Remi-André Svindland

Personal information
- Date of birth: 29 October 1997 (age 28)
- Place of birth: Elverum, Norway
- Height: 1.78 m (5 ft 10 in)
- Position: Central midfielder

Team information
- Current team: Bryne
- Number: 6

Youth career
- Elverum

Senior career*
- Years: Team / Apps / (Gls)
- 2013–2018: Elverum / 78 / (11)
- 2018–2020: Moss / 48 / (2)
- 2020–2025: KFUM / 133 / (13)
- 2025–: Bryne / 2 / (0)

= Remi-André Svindland =

Norwegian footballer (born 1997)

Remi-André Svindland (born 29 October 1997) is a Norwegian footballer who plays as a midfielder for Bryne FK.

==Career==
Born and raised in Elverum, he started playing youth football in Elverum IL, where he made his senior debut in the 2013 1. divisjon. Following Elverum's relegation, they returned to the second tier in 2017. The following season, he moved to Moss FK, having also been considered by Fredrikstad FK.

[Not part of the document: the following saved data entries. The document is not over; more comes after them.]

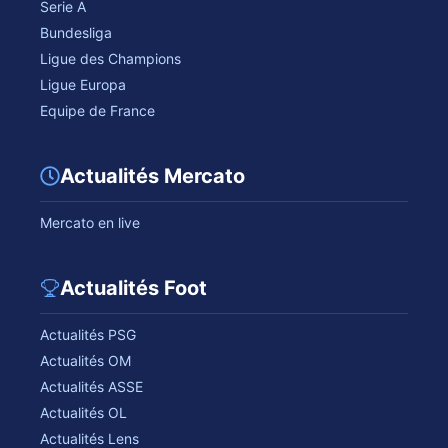
Serie A
Bundesliga
Ligue des Champions
Ligue Europa
Equipe de France
Actualités Mercato
Mercato en live
Actualités Foot
Actualités PSG
Actualités OM
Actualités ASSE
Actualités OL
Actualités Lens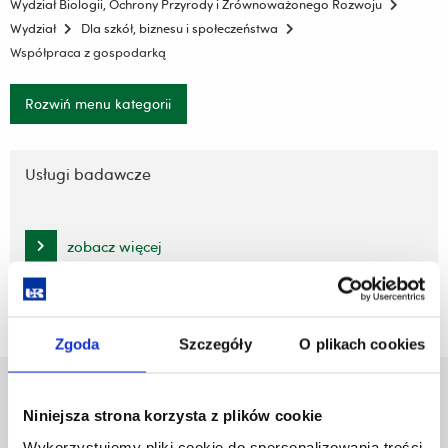
Wydział Biologii, Ochrony Przyrody i Zrównoważonego Rozwoju
Wydział
Dla szkół, biznesu i społeczeństwa
Współpraca z gospodarką
Rozwiń menu kategorii
Pomiń
nawigację
Usługi badawcze
i
przejdź
do
zobacz więcej
treści
Zgoda
Szczegóły
O plikach cookies
Uniwersytet Rzeszowski
Niniejsza strona korzysta z plików cookie
Al. Tadeusza Rejtana 16C
35-959 Rzeszów
Wykorzystujemy pliki cookie do spersonalizowania treści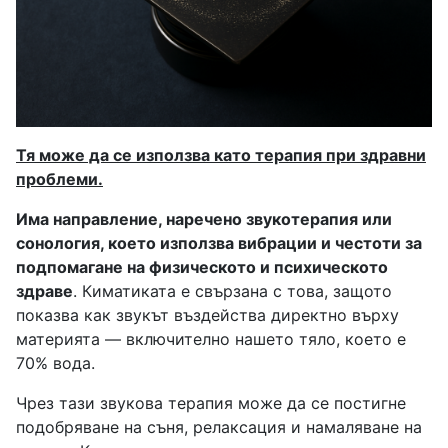
Тя може да се използва като терапия при здравни
проблеми.
Има направление, наречено звукотерапия или
сонология, което използва вибрации и честоти за
подпомагане на физическото и психическото
здраве
. Киматиката е свързана с това, защото
показва как звукът въздейства директно върху
материята — включително нашето тяло, което е
70% вода.
Чрез тази звукова терапия може да се постигне
подобряване на съня, релаксация и намаляване на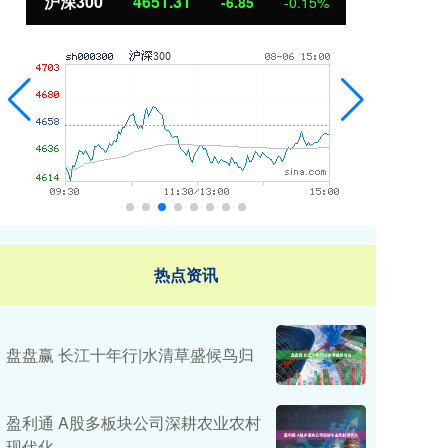
北证50
1122.88
创
3.42
0.30%
热点资讯
盘盘赢 长江十年行|水清草盛候鸟归
盈利通 A股多板块公司深耕农业农村
现代化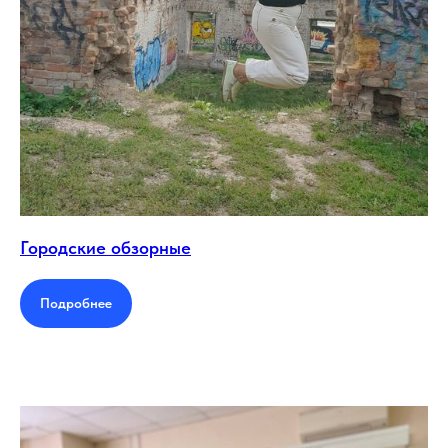
Городские обзорные
Подробнее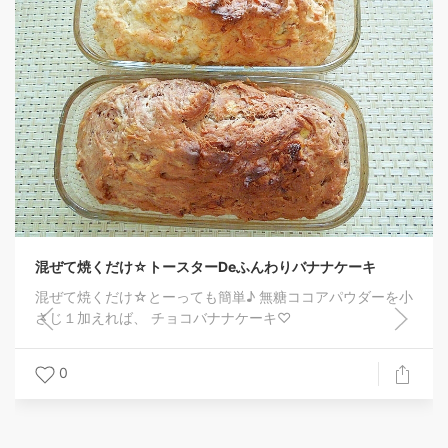
普段は黄色い
手に入ったの
リリと美味し
0
け☆トースターDeふんわりバナナケーキ
け☆とーっても簡単♪ 無糖ココアパウダーを小
ば、 チョコバナナケーキ♡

In 2020 he moved on to KFUM. He achieved a special mention in the club history when he scored the goal that secured KFUM's promotion to the 2024 Eliteserien, the club's first-ever appearance on that level. He made his Eliteserien debut in April 2024 against Hamkam.

In 2025 he left KFUM for another newly promoted Eliteserien team, Bryne FK. Already in his second training, he suffered an injury. As a result, he did not play a single competitive match in 2025. When he played a full match in 2026, it was 532 minutes since last time.